The ‘flagellation effect’: Can pain compensate for immorality?

self-flagellationMany religious traditions have pain rituals, and some of them are grotesque. Some Shia Muslims whip themselves with zangirs, whips made of knife blades, until their backs are red with blood. In the Hindu ritual of kavadi, believers use meat hooks and skewers to pierce their legs, face and tongue. In Christianity, “mortification of the flesh” dates back to the original teachings, and practices range from wearing hair shirts and chains to various forms of self-flagellation, even self-castration.

Pain purifies. It atones for sin and cleanses the soul. Or at least that’s the idea. But is there any psychological truth to this notion? Theological questions aside, can self-inflicted pain really alleviate the guilt associated with immoral acts?

Psychological scientist Brock Bastian of the University of Queensland, Australia, decided to explore the psychological consequences of experiencing bodily pain. He and his colleagues recruited a group of young men and women and tricked them into thinking they were part of a study of mental and physical acuity. Under this pretense, they asked them to write short essays about a time in their lives when they had ostracized someone; this memory of being unkind was intended to prime their personal sense of immorality—and make them feel guilty. A control group merely wrote about a routine event in their lives.

Afterward, the scientists told some of the volunteers—both “immoral” volunteers and controls—to stick their hand into a bucket of ice water and keep it there as long as they could. Others did the same, only with a soothing bucket of warm water. Finally, all the volunteers rated the pain they had just experienced—if any—and they completed an emotional inventory that included feelings of guilt.

The idea was to see if immoral thinking caused the volunteers to subject themselves to more pain, and if this pain did indeed alleviate their resulting feelings of guilt. And that’s exactly what the researchers found. As reported on-line in the journal Psychological Science, those who were primed to think of their own unethical nature not only kept their hands in the ice bath longer, they also rated the experience as more painful than did controls. What’s more, experiencing pain did reduce these volunteers’ feelings of guilt—more than the comparable but painless experience with warm water.

Why would this be? According to the scientists, although we think of pain as purely physical in nature, in fact we imbue the unpleasant sensation with meaning. Humans have been socialized over ages to think of pain in terms of justice. We equate it with punishment, and as the experimental results suggest, the experience has the psychological effect of rebalancing the scales of justice—and therefore resolving guilt. Whether or not one believes that God works in mysterious ways, it seems that pain is the embodiment of atonement.

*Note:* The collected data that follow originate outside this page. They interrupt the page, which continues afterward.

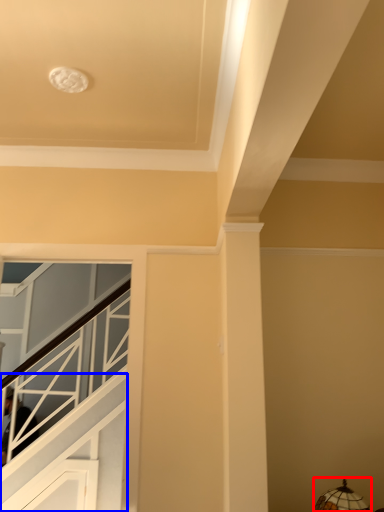 Question: Among these objects, which one is nearest to the camera, lamp (highlighted by a red box) or stairwell (highlighted by a blue box)?

Choices:
 (A) lamp
 (B) stairwell

Answer: (A) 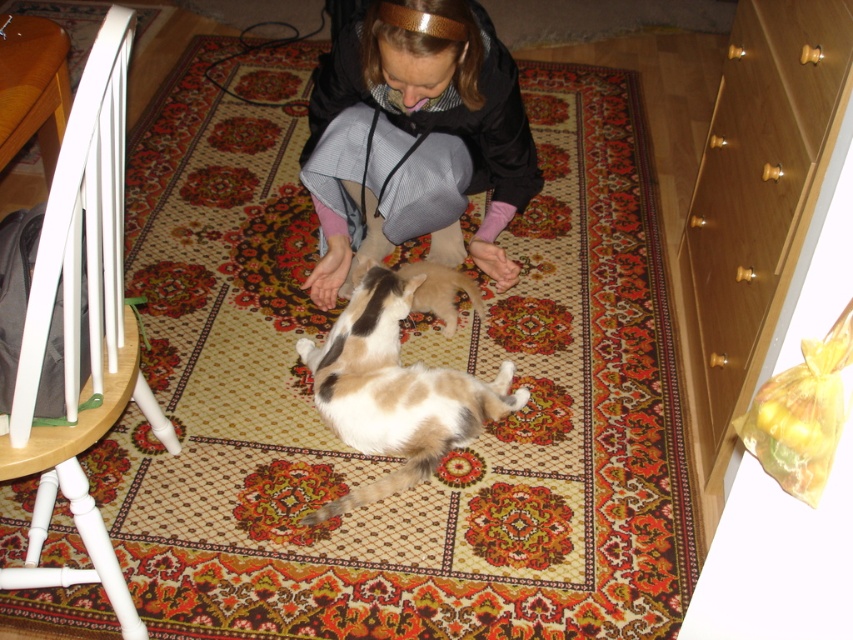 Does light brown wood drawer at right appear over black hoodie at center?

No.

The width and height of the screenshot is (853, 640). I want to click on light brown wood drawer at right, so click(x=757, y=195).

Between point (781, 257) and point (349, 205), which one is positioned in front?

Positioned in front is point (781, 257).

Identify the location of light brown wood drawer at right. (757, 195).

Does black hoodie at center appear under brown and white fur cat at center?

No.

Does black hoodie at center appear over brown and white fur cat at center?

Yes.

Where is `black hoodie at center`? The width and height of the screenshot is (853, 640). black hoodie at center is located at coordinates (416, 138).

You are a GUI agent. You are given a task and a screenshot of the screen. Output one action in this format:
    pyautogui.click(x=<x>, y=<y>)
    Task: Click on the black hoodie at center
    
    Given the screenshot: What is the action you would take?
    pyautogui.click(x=416, y=138)

Which is below, light brown wood drawer at right or brown and white fur cat at center?

brown and white fur cat at center is below.

Between light brown wood drawer at right and brown and white fur cat at center, which one is positioned higher?

Positioned higher is light brown wood drawer at right.

Who is more forward, (701, 422) or (432, 422)?

Point (432, 422)

Locate an element on the screen. light brown wood drawer at right is located at coordinates (757, 195). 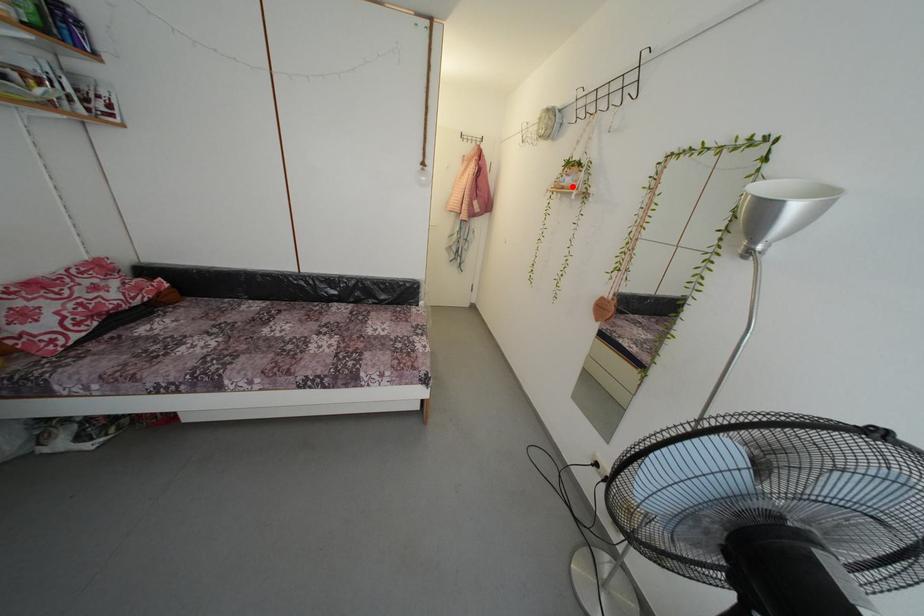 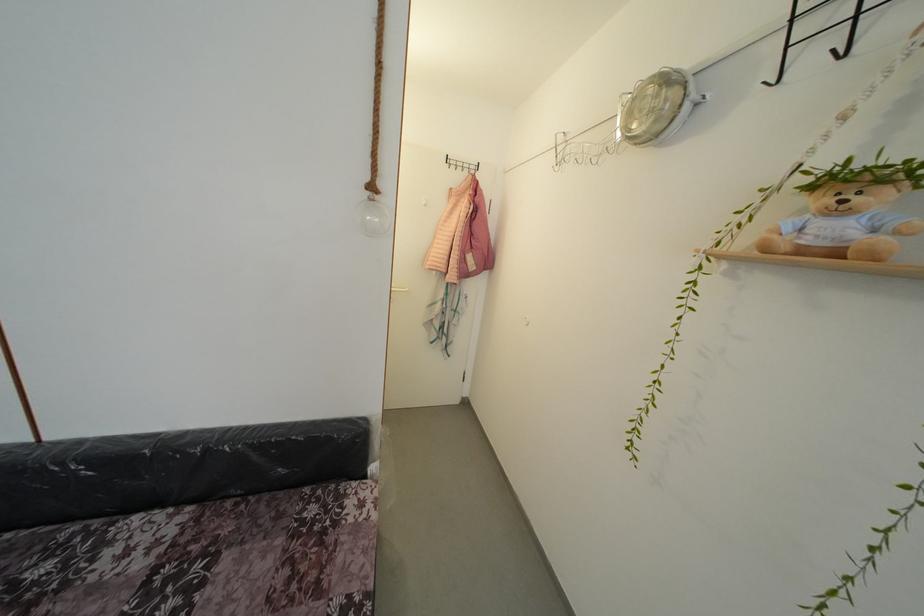 Locate, in the second image, the point that corresponds to the highlighted location in the first image.

(841, 236) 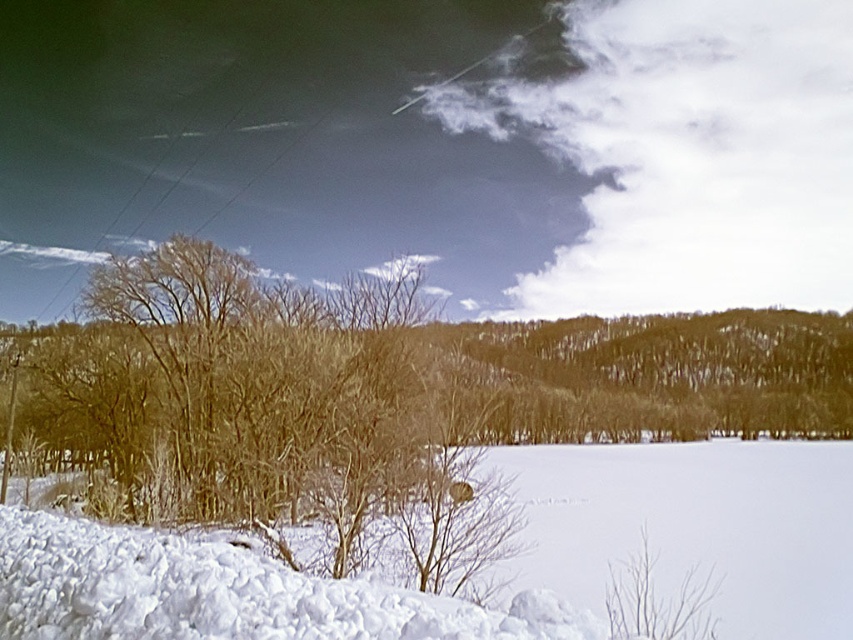 Does brown textured tree at left have a greater width compared to white fluffy snow at lower left?

No, brown textured tree at left is not wider than white fluffy snow at lower left.

Between point (410, 524) and point (792, 452), which one is positioned in front?

Point (410, 524) is in front.

The image size is (853, 640). I want to click on brown textured tree at left, so click(270, 417). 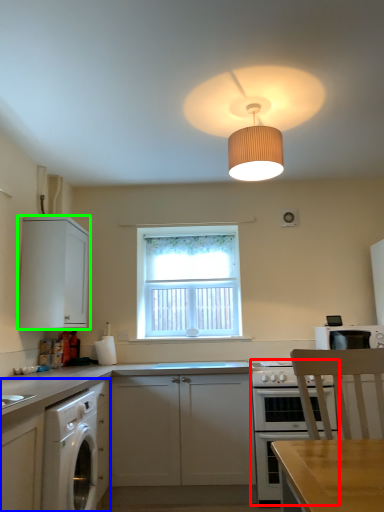 Question: Based on their relative distances, which object is farther from oven (highlighted by a red box)? Choose from cabinetry (highlighted by a blue box) and cabinetry (highlighted by a green box).

Choices:
 (A) cabinetry
 (B) cabinetry

Answer: (B) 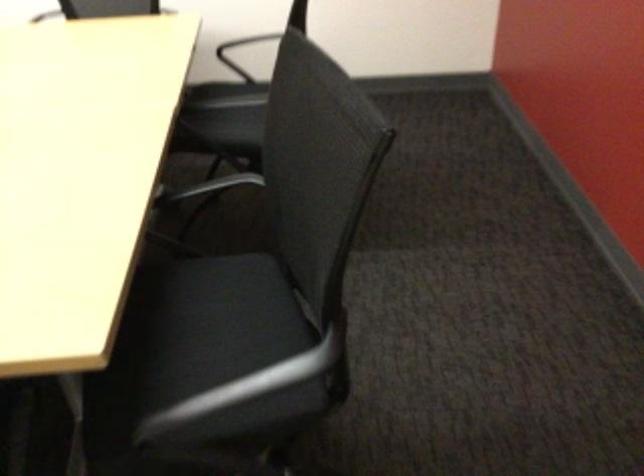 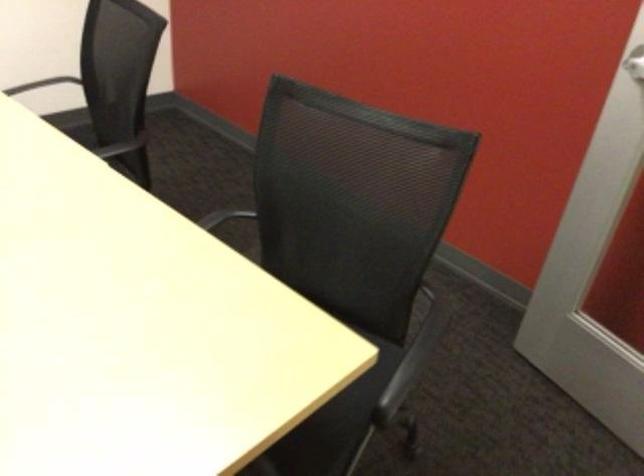 Locate, in the second image, the point that corresponds to (x=281, y=364) in the first image.

(430, 322) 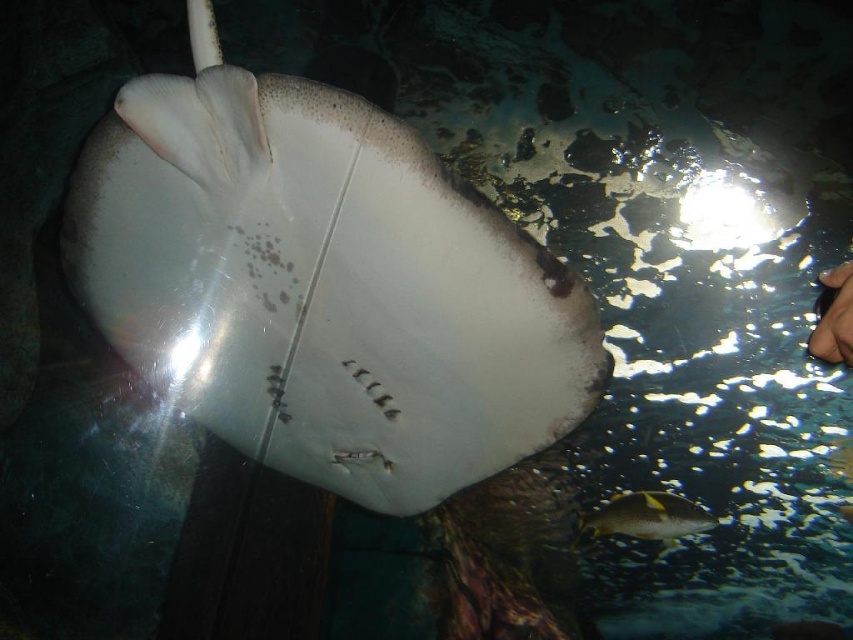 You are standing in front of an aquarium tank and see the white smooth stingray at center. If the tank is 5 feet wide, can you reach the stingray with a 1.5 feet long net?

The white smooth stingray at center and viewer are 4.89 feet apart. The net is 1.5 feet long, so you cannot reach the stingray with the net since the distance is greater than the net length.

You are an aquarium guide explaining the layout of the tank to a visitor. Pointing to the white smooth stingray at center, you want to describe its position relative to the tank walls. Since the tank is a rectangle, can you tell the visitor whether the stingray is closer to the left or right side of the tank?

The white smooth stingray at center is positioned at the center of the tank, so it is equidistant from both the left and right sides. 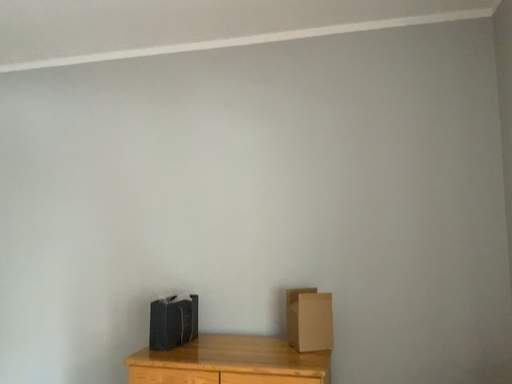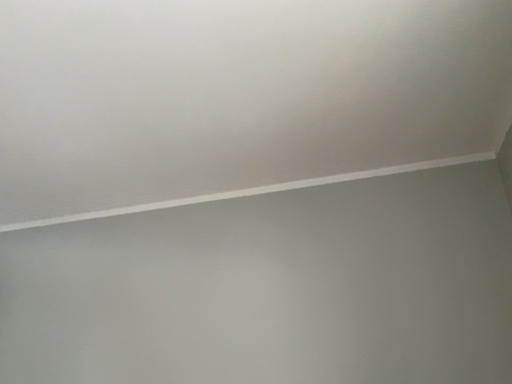 Question: Which way did the camera rotate in the video?

Choices:
 (A) rotated downward
 (B) rotated upward

Answer: (B) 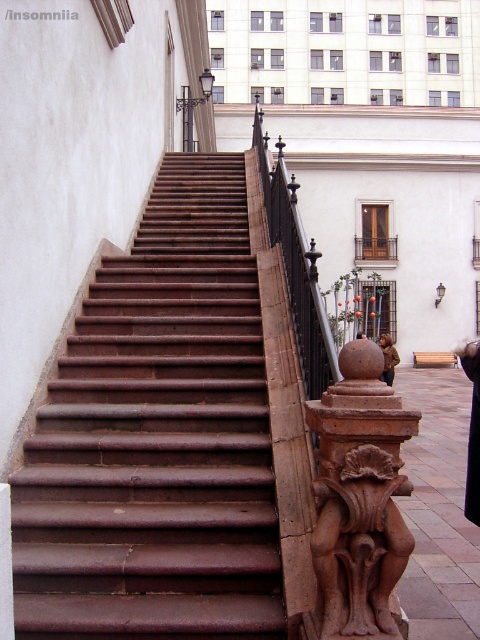 You are standing at the bottom of the brown stone stairs at center and want to reach the brown stone carving at center. Which direction should you move to get there?

The brown stone stairs at center are located below the brown stone carving at center, so you should move upwards to reach it.

You are an architect inspecting the building. You need to determine if the brown stone stairs at center can be seen from the top of the black wrought iron railing at upper center. Based on their heights, what do you conclude?

The brown stone stairs at center is shorter than the black wrought iron railing at upper center, so yes, the stairs can be seen from the top of the railing because they are lower in height. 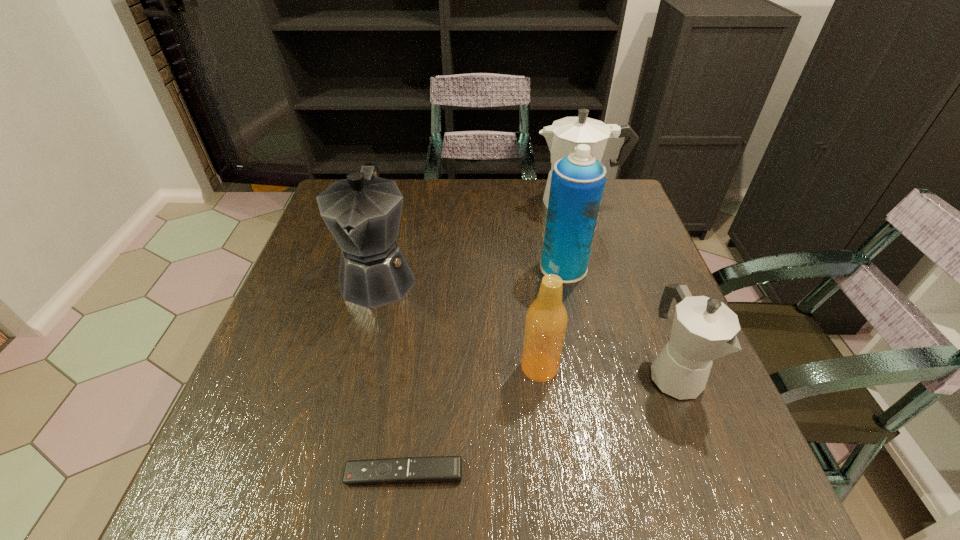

Wray Herbert’s book, On Second Thought: Outsmarting Your Mind’s Hard-Wired Habits, was recently published by Crown. Excerpts from his two blogs—“Full Frontal Psychology” and “We’re Only Human”—appear regularly in The Huffington Post and in Scientific American Mind.

Comments

I am inclined to agree with the conclusion of the scientists. After committing immoral acts, I underwent a catharsis of sorts that involved self-inflicted pain. I am unsure if my “scales of justice” were realigned to equality, but the act began my path of self-improvement I currently walk now. This is why I believe physical pain helps cleanse the mind as it really is the embodiment of atonement.

I have recently started self Flagellation to the point where bleeding occurred on my back and chest. I have no idea why i started doing this but the relief I got was immense. It has been two days since I did this I wanted to do it again today but decided to heal a little first. The relief was immediate while i was performing it which caused me to continue I whipped by back and chest over 100 times each. I can still feel a little pain and it brings gratification.

Anyone who does this has sown kind of mental imbalance. Pain does not atone or cleanse and the idea that is does is due to programming by belief systems tot an authoritative “god”, or being sho has more value than we do. Malarkey. You have to be mentally off to hurt or harm yourself or anyone else.

I’m a Clinical Psychologist in South Africa and there is clearly a link betw guilt and punishment, however, it is a rather unfortunate one. Absolution from. guilt by punishment may be the case, however, it may also. operate in reverse.

People who are mistreated and ostracized, especially in their childhood often have an almost unwavering belief that they must have done something terrible to deserve the punishment.

This situation truly pains me. There is no pun intended.